I answered that we had good reason to suppose the early opposition to Christianity was interwoven with the prejudices and interests of nations.
If it were not so, why had the apostles been persecuted even unto death?
We, like the apostles, could only choose the willing-hearted, and trust that God would bless their mission.
Even if it were desirable to select the “wise and prudent” of this world, there was abundant reason to suppose that now, as then, they would not be in readiness to perform the Lord's mission.
I do not know how much longer we might have “argufied” about the seventy, if we had not been interrupted by Mrs. M., who was soon followed by several other ladies.
From courtesy I forebore to renew a subject which might be embarrassing to mine host, in the presence of visitors who doubtless would not so much as touch it with a pair of tongs; but I was much pleased to have the Doctor interrupt some general remarks which I made on literature, with this question: “But, Mrs. Child, I want you to tell me something more about the progress of antislavery.”
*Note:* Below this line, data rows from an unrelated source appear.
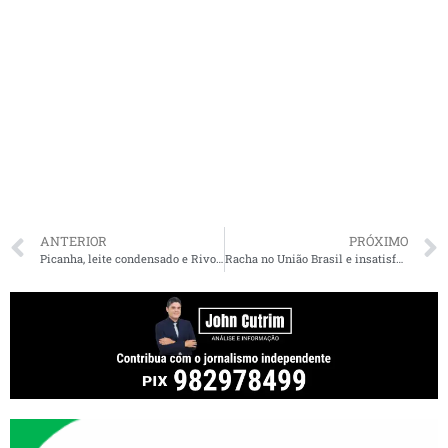
ANTERIOR
PRÓXIMO
Picanha, leite condensado e Rivotril: a rotina de Bolsonaro pelos gastos com cartão corporativo
Racha no União Brasil e insatisfação de Pedro Lucas, diz O Globo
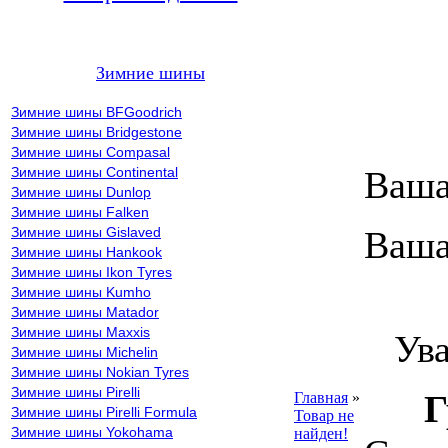
Зимние шины
Зимние шины BFGoodrich
Зимние шины Bridgestone
Зимние шины Compasal
Зимние шины Continental
Ваша
Зимние шины Dunlop
Зимние шины Falken
Зимние шины Gislaved
Ваша
Зимние шины Hankook
Зимние шины Ikon Tyres
Зимние шины Kumho
ВН
Зимние шины Matador
Зимние шины Maxxis
Уваж
Зимние шины Michelin
Зимние шины Nokian Tyres
Зимние шины Pirelli
Г
Главная
»
Зимние шины Pirelli Formula
Товар не
Зимние шины Yokohama
найден!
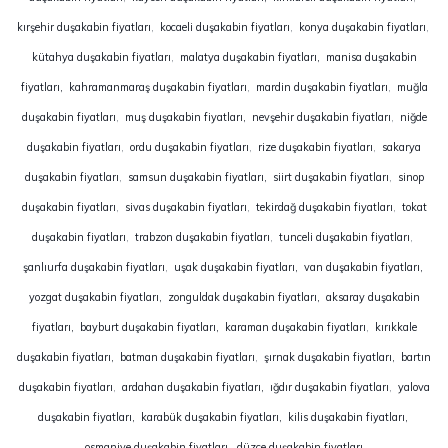
kırşehir duşakabin fiyatları
,
kocaeli duşakabin fiyatları
,
konya duşakabin fiyatları
,
kütahya duşakabin fiyatları
,
malatya duşakabin fiyatları,
manisa duşakabin
fiyatları,
kahramanmaraş duşakabin fiyatları
,
mardin duşakabin fiyatları
,
muğla
duşakabin fiyatları
,
muş duşakabin fiyatları, nevşehir duşakabin fiyatları
,
niğde
duşakabin fiyatları
,
ordu duşakabin fiyatları
,
rize duşakabin fiyatları
,
sakarya
duşakabin fiyatları
,
samsun duşakabin fiyatları,
siirt duşakabin fiyatları
,
sinop
duşakabin fiyatları
,
sivas duşakabin fiyatları
,
tekirdağ duşakabin fiyatları
,
tokat
duşakabin fiyatları
,
trabzon duşakabin fiyatları
,
tunceli duşakabin fiyatları
,
şanlıurfa duşakabin fiyatları
,
uşak duşakabin fiyatları,
van duşakabin fiyatları,
yozgat duşakabin fiyatları,
zonguldak duşakabin fiyatları
,
aksaray duşakabin
fiyatları,
bayburt duşakabin fiyatları,
karaman duşakabin fiyatları
,
kırıkkale
duşakabin fiyatları,
batman duşakabin fiyatları
,
şırnak duşakabin fiyatları,
bartın
duşakabin fiyatları
,
ardahan duşakabin fiyatları,
ığdır duşakabin fiyatları
,
yalova
duşakabin fiyatları,
karabük duşakabin fiyatları,
kilis duşakabin fiyatları,
osmaniye duşakabin fiyatları
,
düzce duşakabin fiyatları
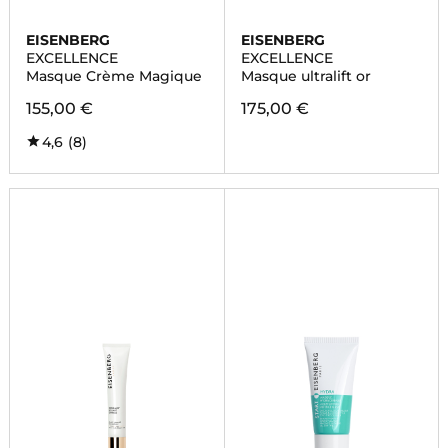
EISENBERG
EISENBERG
EXCELLENCE
EXCELLENCE
Masque Crème Magique
Masque ultralift or
155,00 €
175,00 €
4,6
(8)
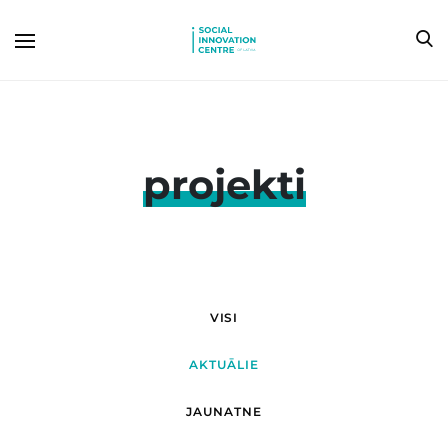
projekti
VISI
AKTUĀLIE
JAUNATNE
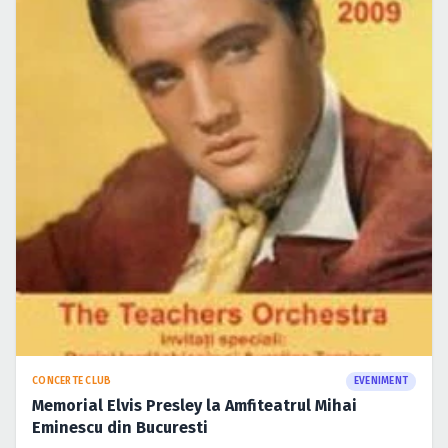
CONCERTE CLUB
EVENIMENT
Memorial Elvis Presley la Amfiteatrul Mihai
Eminescu din Bucuresti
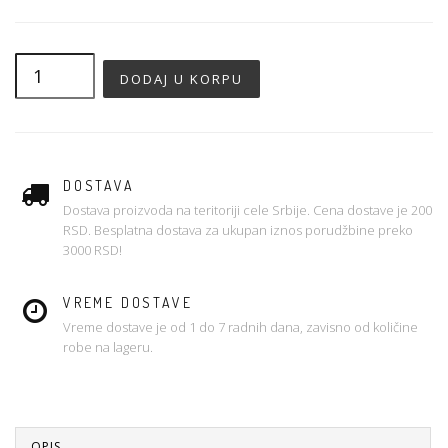
DOSTAVA
Dostava proizvoda na teritoriji cele Srbije. Cena dostave je 200
RSD. Besplatna dostava za ukupan iznos porudžbine preko
3000 RSD!
VREME DOSTAVE
Vreme dostave je od 1 do 7 radnih dana, zavisno od količine
robe na lageru.
OPIS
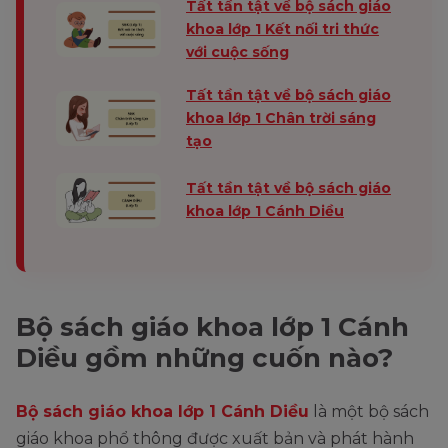
Tất tần tật về bộ sách giáo
khoa lớp 1 Kết nối tri thức
với cuộc sống
Tất tần tật về bộ sách giáo
khoa lớp 1 Chân trời sáng
tạo
Tất tần tật về bộ sách giáo
khoa lớp 1 Cánh Diều
Bộ sách giáo khoa lớp 1 Cánh
Diều gồm những cuốn nào?
Bộ sách giáo khoa lớp 1 Cánh Diều
là một bộ sách
giáo khoa phổ thông được xuất bản và phát hành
I related several anecdotes illustrative of the progressive movement of the public mind, assuring him that all ranks and classes had been moved, in spite of themselves, nay even while many cursed the stream which propelled them.
I did not forget to relate how many Southerners in New York, during the past summer, had been into the anti-slavery office to inquire for the best book on emancipation.
He seemed much affected by the story of the anonymous fifty dollars sent to the Society, as “the master's mite toward the relief of those in bondage.”